Different in degree or kind: Egnor's take (Introduction)

by dhw, Tuesday, October 11, 2016, 15:13 (2753 days ago) @ David Turell

dhw: I am asking you if you think your God’s preprogramming/dabbling went straight from fin to tikki-“leg” to fully formed leg or also filled what you have called the gaps with more transitional forms of his own.
DAVID: I keep stating the same thing and you keep misunderstanding. Clearly there are only large gaps, with great changes with fish from sea to land, fins to legs, gills to lungs. With large gaps as our only evidence, God had to manage the evolutionary advances.

Once again: our starting point on this thread was the origin of human language, which entailed the range of animal sounds being vastly expanded by a readjustment of all the vocal organs. You insist that God did this with a dabble, and THEN humans learned how to use it. I suggest that with their enhanced awareness (= exploring new territory), they needed new sounds and, in trying to make them, they initiated the changes. By analogy, when fish first explored dry land, they needed an improved method of locomotion and in trying to walk they initiated the changes. In both cases, we do not know how long the processes of change took, and how many (if any) transitional stages there were.

Now to answer your post: Since we have great changes and large gaps, what exactly were the “evolutionary advances” your God managed, if they were not transitional forms? As you have said yourself, either there were transitional forms, or there weren’t, in which case there was a giant leap (saltation) from fin to tikki leg to fully formed leg. What difference does either scenario make to my proposal that the switch from fins to legs was the result of need arising out of new conditions, as opposed to the prior provision of new structures which organisms must learn how to use?

My hypothesis, however, depends on organisms being able to change their own structures (using perhaps God-given cellular intelligence). Several of your posts today deal with the same topic, so I’ll bring them all together:

Dhw (under “smart animals”): And according to your concept of evolution, the same very first cells were also provided with every single innovation and natural wonder in the history of life on Earth (apart from those that were dabbled). THAT is what I find so hard to believe, not to mention that it is a totally unnecessary strain on credulity when there is the far simpler option of God providing the first cells with a form of evolvable intelligence.
DAVID: Your 'form of evolvable intelligence' is the original provision of alternative pathways. Bacteria can solve problems of survivability on their own.

Alternative pathways are simply all the potential solutions to all the problems. It takes intelligence to work out which one fits. You appear to accept this, unless your second sentence is a misprint.
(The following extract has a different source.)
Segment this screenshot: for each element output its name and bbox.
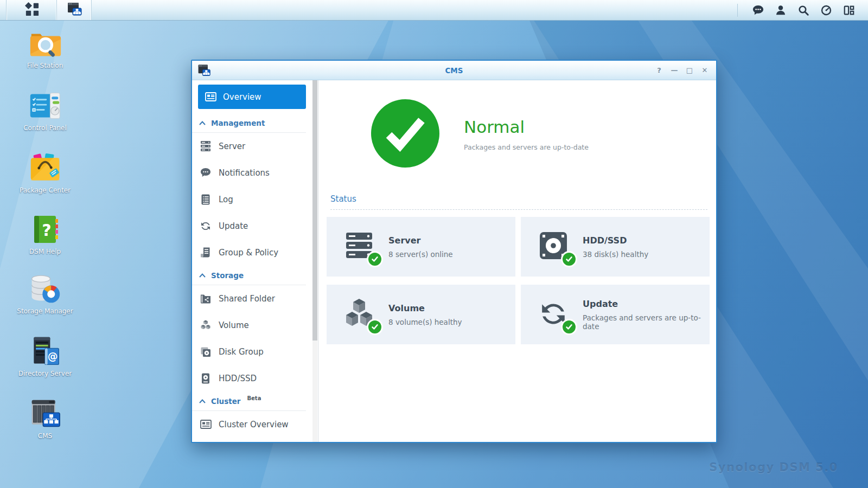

David’s comment (under “viper”): It certainly does raise questions as to how it evolved. Did this snake watch real vipers and learned how to change pupil shape? Not likely. When they evolved did they share common genes from a common ancestor? But this is a separate species, and this commonality is not mentioned in the article. Back to God stepping in? No clear explanation.

Unless of course what you consider unlikely is in fact likely: namely, that as well as changing in order to adapt to new conditions, organisms can change in order to protect themselves against predators. No need for God to keep stepping in if he simply gives organisms the ability to organize their own ways of survival.

David’s comment (“Underwater caterpillars”): Again it is difficult to see how this developed in step by step evolution unless there was enough initial variation in the insects and the longest breath holders in floods survived and bit by bit descendent survivors developed the capacity.

Yes, all variations and innovations must take place in individuals, and it seems perfectly reasonable to suppose that each “improvement” originates in a few and is then perpetuated “bit by bit” as the few become the many. No need for God to keep stepping in if...(as above).

David’s comment (under “engulfing photosynthesis”: The same process that resulted in mitochondria being made from engulfed bacteria. Could God have provided this mechanism to help evolution advance. Less dabbling for Him as a result.

It was precisely this process of endosymbiosis that formed the basis of Margulis’s theory of evolution, and the further we take the concept of intelligent cooperation, the less dabbling and preprogramming your God has to do. Like Shapiro and others, Margulis had no doubt that microorganisms are intelligent.